I've been doing a lot of reading, research, watching a particular documetary and have come to the solid conclusion that not only am I ready to go to injectable AAS, I should have done it earlier.
I know this will come up but my diet is far in check and I'm a very, very disciplined (barring personal tragedies). The reason I included that last was I was down to about 8-9%BF about a month ago and I lost my little brother and started drinking, eating like crap and just not caring for about 4 weeks. Believe it or not, my body needed the rest, but not the fat. So I'm guessing I'm about 12-14%, which is high for me. I'm back at and will be for at least 5 weeks before I start this cycle. Before he died I was at 8-9% BF, benching 345, squatting 425, deadlift 435. This was after a couple PH cycles and I was able to gain about 25 lbs and keep 20 (thanks to Sarms S4, however it is a bit suppressive). I've been training for 11 years always doing one thing or another, not always hitting it as hard as I have been, but pretty much staying active besides little spots of time here and there. Just to give you a glimpse of what I have been able to accomplish, my first year of college I as 163, now I'm 205-210 solid. I think I could say that I have a grasp on how to get my body bigger. I have progress pics on my profile.
There is a thread on here that I wrote that details my diet and my anti pseudo(with a little lump) gyno flare that I was able to eradicate this summer. If you want to know more about my training and diet, it is in that thread.
During these next weeks before my cycle I will be cutting hard and training harder so I will be ready to put on some fat and LBM.
Short story, training is a 3 day split consisting of super sets and circuits
On to the cycle,
weeks 1-10= test e 500mg (2ML) per week @ 250mg twice a week (1ML @ the concentration I am ordering)

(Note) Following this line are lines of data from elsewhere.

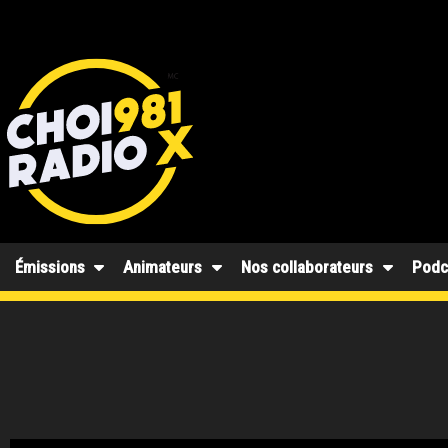
Émissions
Animateurs
Nos collaborateurs
Podc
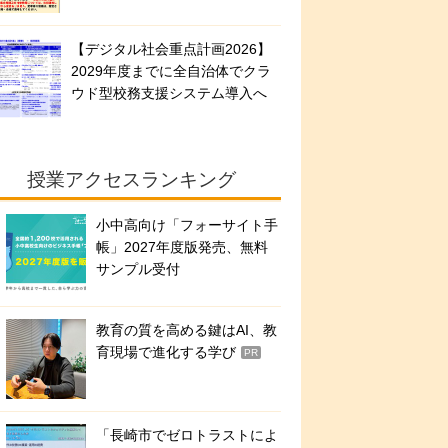
【デジタル社会重点計画2026】
2029年度までに全自治体でクラ
ウド型校務支援システム導入へ
授業アクセスランキング
小中高向け「フォーサイト手
帳」2027年度版発売、無料
サンプル受付
教育の質を高める鍵はAI、教
育現場で進化する学び
PR
「長崎市でゼロトラストによ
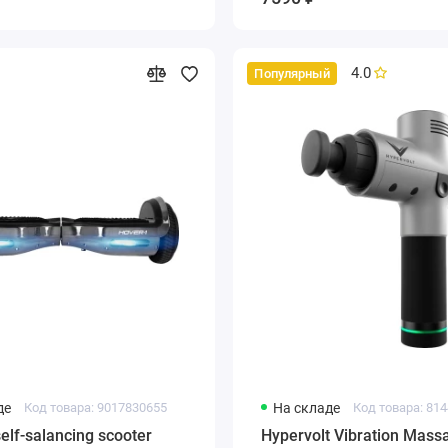
4.0
Популярный
де
Код товара: 9017830655
На складе
Код товара: 81
elf-salancing scooter
Hypervolt Vibration Mass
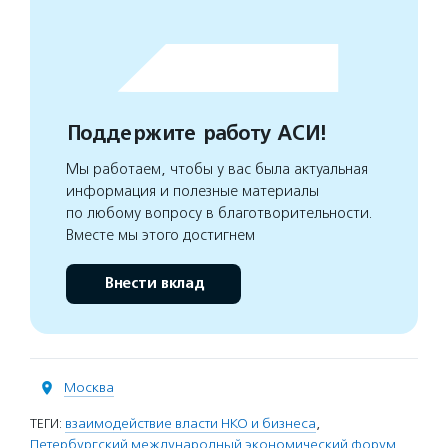
Поддержите работу АСИ!
Мы работаем, чтобы у вас была актуальная
информация и полезные материалы
по любому вопросу в благотворительности.
Вместе мы этого достигнем
Внести вклад
Москва
ТЕГИ:
взаимодействие власти НКО и бизнеса
,
Петербургский международный экономический форум
,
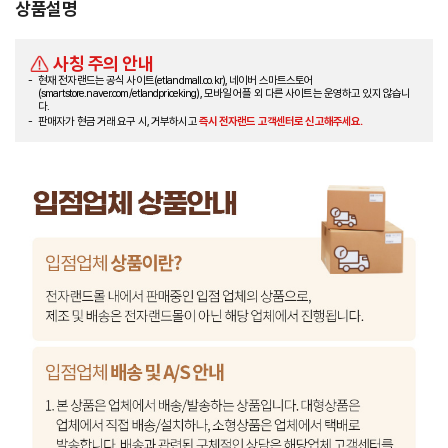
상품설명
사칭 주의 안내
현재 전자랜드는 공식 사이트(etlandmall.co.kr), 네이버 스마트스토어
(smartstore.naver.com/etlandpriceking), 모바일 어플 외 다른 사이트는 운영하고 있지 않습니
다.
판매자가 현금 거래 요구 시, 거부하시고
즉시 전자랜드 고객센터로 신고해주세요.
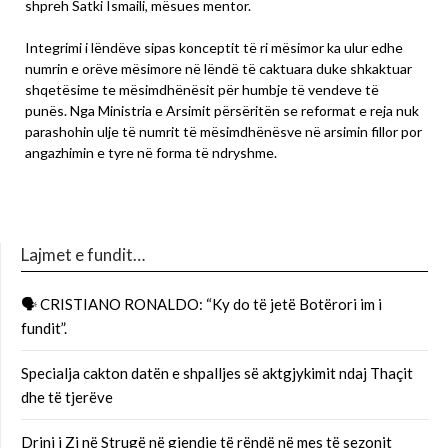
shpreh Satki Ismaili, mësues mentor.
Integrimi i lëndëve sipas konceptit të ri mësimor ka ulur edhe
numrin e orëve mësimore në lëndë të caktuara duke shkaktuar
shqetësime te mësimdhënësit për humbje të vendeve të
punës. Nga Ministria e Arsimit përsëritën se reformat e reja nuk
parashohin ulje të numrit të mësimdhënësve në arsimin fillor por
angazhimin e tyre në forma të ndryshme.
Lajmet e fundit…
🗣 CRISTIANO RONALDO: “Ky do të jetë Botërori im i
fundit”.
Specialja cakton datën e shpalljes së aktgjykimit ndaj Thaçit
dhe të tjerëve
Drini i Zi në Strugë në gjendje të rëndë në mes të sezonit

weeks 1-4 = test p 100mg (1ML @ the concentration I am ordering) EOD
weeks 2-10= HCG 500mcgs per week @ 250mcgs twice a week (ordering 5000iu and will reconstitute with 10ml BW making each shot .5ml
weeks 1-12= Liquid Letro at .5ml (.625mg) ED
weeks 13-20= Liquid Tamoxifen [30.4 molecular weight because it is the citrate verion, for a total of 20mg of actual tamoxifen] (40/40/20/20/10/10/5/5)[depends on how I feel, I may stop tamox @ week 16 and just stick with S1 as it is non suppresive)
weeks 12-20 = Osta S1 Sarms (takes a week to start working, maybe cut this shorter, not sure yet)
Because I fell off the band wagon for 3 or 4 weeks, I want to spare my liver as much as possible so I elected to go nothing but injectables. Test P should kick start me off till week four when the Test E kicks in.
I am prone to gyno, letro at a very low dows (.625mg) ED has kept this from happening time and time again. I'm pretty married to the idea of running it throughout (including the 2 weeks after last injection to account for the Test e disipatting).
By week 13 my liver should be back to where it needs to be to handle Tamoxifen again.
HCG is ran to keep shut down from completely occuring and help bounce back faster, but NOT FOR PCT (I have some research to back this up)
S1 will help me keep my gains
More importantly, diet will help me gain and keep my gains.
So my question is, would anybody modify this in any way? If you would, why and what research (you don't have to post links, just wondering) have you read to back it up (I dont' want bro-science, I'm pretty sick of it)?
I'm off to drop one, feed back is appreciated. If you are going to flame me in one way or another, please have your research and reasoning in order. Otherwise, I may or may not respond.
If I get enough feedback, I will log the crap out of this cycle.